’My father’s and Mrs. Edgeworth’s families were both numerous, and among such numbers, even granting the dispositions to be excellent and the understandings cultivated, the chances were against their suiting; but, happily, all the individuals of the two families, though of various talents, ages, and characters, did, from their first acquaintance, coalesce. . . . After he had lost such a friend as Mr. Day . . . who could have dared to hope that he should ever have found another equally deserving to possess his whole confidence and affection? Yet such a one it pleased God to give him—and to give him in the brother of his wife. And never man felt more strongly grateful for the double blessing. To Captain Beaufort he became as much attached as he had ever been to Lord Longford or to Mr. Day.
’His father-in-law, Dr. Beaufort, was also particularly agreeable to him as a companion, and helpful as a friend.’
Consumption again carried off one of Edgeworth’s family: his daughter Elizabeth died at Clifton in August 1800.
The Continent, which had been practically closed for some years to travellers, was open in 1802 at the time of the short peace, and Edgeworth gladly availed himself of the opportunity of mixing in the literary and scientific society in Paris, and of showing his wife the treasures of the Louvre—treasures increased by the spoil of other countries.

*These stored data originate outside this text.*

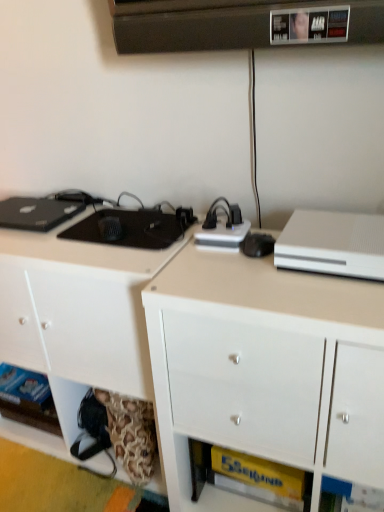 Question: Which direction should I rotate to face white glossy cabinet at center, marked as the first cabinetry in a right-to-left arrangement, — up or down?

Choices:
 (A) up
 (B) down

Answer: (B)

Question: Can you confirm if white matte cabinet at lower left, the 2th cabinetry positioned from the right, is wider than white matte desktop computer at upper right?

Choices:
 (A) no
 (B) yes

Answer: (B)

Question: From a real-world perspective, is white matte cabinet at lower left, the 2th cabinetry positioned from the right, beneath white matte desktop computer at upper right?

Choices:
 (A) no
 (B) yes

Answer: (B)

Question: Does white matte cabinet at lower left, the 2th cabinetry positioned from the right, lie in front of white matte desktop computer at upper right?

Choices:
 (A) no
 (B) yes

Answer: (A)

Question: Is white matte cabinet at lower left, the 2th cabinetry positioned from the right, taller than white matte desktop computer at upper right?

Choices:
 (A) yes
 (B) no

Answer: (A)

Question: Does white matte cabinet at lower left, which ranks as the first cabinetry in left-to-right order, turn towards white matte desktop computer at upper right?

Choices:
 (A) no
 (B) yes

Answer: (A)

Question: Is white matte cabinet at lower left, which ranks as the first cabinetry in left-to-right order, touching white matte desktop computer at upper right?

Choices:
 (A) yes
 (B) no

Answer: (B)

The tour was arranged for the autumn, and Edgeworth was looking forward to visiting Dr. Darwin on the way, when he received a letter begun by the doctor, describing his move from Derby to the Priory, a few miles out of the town, and sending a playful message to Maria: ’Pray tell the authoress that the water nymphs of our valley will be happy to assist her next novel.’
A few lines after, the pen had stopped; another hand added the sad news that Dr. Darwin had been taken suddenly ill with fainting fits: he revived and spoke, but died that morning. The sudden death of such an old and valued friend was a great shock to Edgeworth.
Some months later, his daughter mentions that, ’in passing through England, we went to Derby, and to the Priory, to which we had been so kindly invited by him who was now no more. The Priory was all stillness, melancholy, and mourning. It was a painful visit, yet not without satisfaction; for my father’s affectionate manner seemed to soothe the widow and daughters of his friend, who Were deeply sensible of the respect and zealous regard he showed for Dr. Darwin’s memory.’
CHAPTER 10
Mr. and Mrs. Edgeworth, with their daughters Maria and Charlotte, travelled through the Low Countries—’a delightful tour,’ Maria writes—and at length reached Paris, where they spent the winter 1802-3. They soon got introductions, through the Abbe Morellet, into that best circle of society, ’which was composed of all that remained of the ancient men of letters, and of the most valuable of the nobility; not of those who had accepted of places from Buonaparte, nor yet of those emigrants who have been wittily and too justly described as returning to France after the Revolution, sans avoir rien appris, ou rien oublie.’ . . . ‘We felt,’ Maria writes, ’the characteristic charms of Parisian conversation, the polish and ease which in its best days distinguished it from that of any other capital.